Photo credit: UCSD Math Dept.

21 comments:

Unknown said...

Quickly this site will indisputably be famous among all blogging people, because of its fastidious articles or reviews. Big Data and Bigger Breaches With Alex Pentland of Monument Capital Group

Justin Bieber said...

Your blogs are easily accessible and quite enlightening so keep doing the amazing work guys.american cash loans

Unknown said...

I have got the good information through your blog; I will share this to my friends as well.
advanced loans

Chris Pratt said...

Thank you I am glad about the encouragement! I love your site, you post outstanding.cheap life insurance

Unknown said...

The problem is that you provide may be worth our time and also effort.orogold cosmetics

Anonymous said...

I am greatly thankful to you for this exciting blog; I am cheerful because of your smart working really.
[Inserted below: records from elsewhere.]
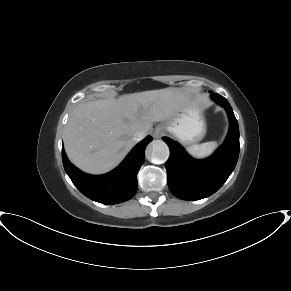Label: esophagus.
<instances>
[{"label":"esophagus","instance_id":"1","mask_svg":"<svg viewBox=\"0 0 291 291\" xmlns=\"http://www.w3.org/2000/svg\"><path fill=\"white\" fill-rule=\"evenodd\" d=\"M163 131L160 130V129H156L154 132H153V137L155 138H160L162 135H163Z\"/></svg>","mask_w":291,"mask_h":291}]
</instances>
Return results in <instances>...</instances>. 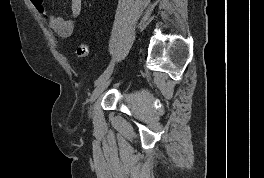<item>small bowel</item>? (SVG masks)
Listing matches in <instances>:
<instances>
[{"instance_id":"1","label":"small bowel","mask_w":264,"mask_h":178,"mask_svg":"<svg viewBox=\"0 0 264 178\" xmlns=\"http://www.w3.org/2000/svg\"><path fill=\"white\" fill-rule=\"evenodd\" d=\"M82 10V0H71L70 17L61 18L49 14L46 17L49 27L60 37L67 38L71 36L75 30L79 16Z\"/></svg>"}]
</instances>
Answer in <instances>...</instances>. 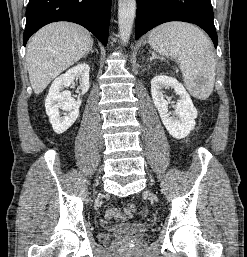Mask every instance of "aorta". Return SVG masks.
<instances>
[{
	"label": "aorta",
	"mask_w": 247,
	"mask_h": 257,
	"mask_svg": "<svg viewBox=\"0 0 247 257\" xmlns=\"http://www.w3.org/2000/svg\"><path fill=\"white\" fill-rule=\"evenodd\" d=\"M136 14V0H118L119 37L123 44L130 38Z\"/></svg>",
	"instance_id": "aorta-1"
}]
</instances>
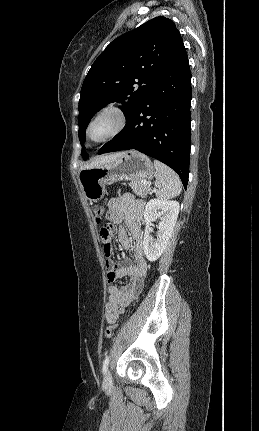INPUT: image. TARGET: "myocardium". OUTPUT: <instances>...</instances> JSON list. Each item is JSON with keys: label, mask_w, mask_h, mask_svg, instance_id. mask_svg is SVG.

Sugar Land roofing

Unknown said...

Hmm!! This blog is really cool, I’m so lucky that I have reached here and got this awesome information.payday loan 100 online

Unknown said...

Nice working guys, I am cordially with you to appreciate your all posts. ipv d2 75w

Unknown said...

Whenever I have free time I read the blogs but today I got the unique blog page where I learnt many new things thanks guys! Lakeville bathroom remodel

Chris Morris said...

Thank you I am glad about the encouragement! I love your site, you post outstanding.online payday loan

Unknown said...

With polite greetings I want to say that this post is amazing!! Thanks online payday loans

Unknown said...

Regarding all aspects the blog was perfectly nice. Adam Short

Unknown said...

Guys you did great work. I’m very pleased to say that these are wonderful articles and blogs. Thanks for this. term life insurance

Unknown said...

I have actually bookmarked your site because I truly love this knowledgeable source of information. Thanks personal cash advance

Unknown said...

You’ve put enormous insights about the topic here, continue the good work! water softener reviews

Unknown said...

I am so happy and proud of you to provide such amazing stuff, I’m truly thankful to you! NY Pharmacy Error Attorneys

donnajacob said...

Hi Dear, have you been certainly visiting this site daily, if that's the case you then will certainly get good knowledge. Vine Vine Skin Care

donnajacob said...

This is really an excellent blog as well as its content. Vine Vera Reviews

Unknown said...

I love the way you write your post. Each and everything is simply perfect. Thanks depression life insurance

donnajacob said...

The quality of your blogs and conjointly the articles and price appreciating. vehicle wraps

Cybersecurity Critical Infrastructure said...

This report on cybersecurity critical infrastructure in the USA is really very interesting. It is really essential to protect important information and national security from any cyber attack.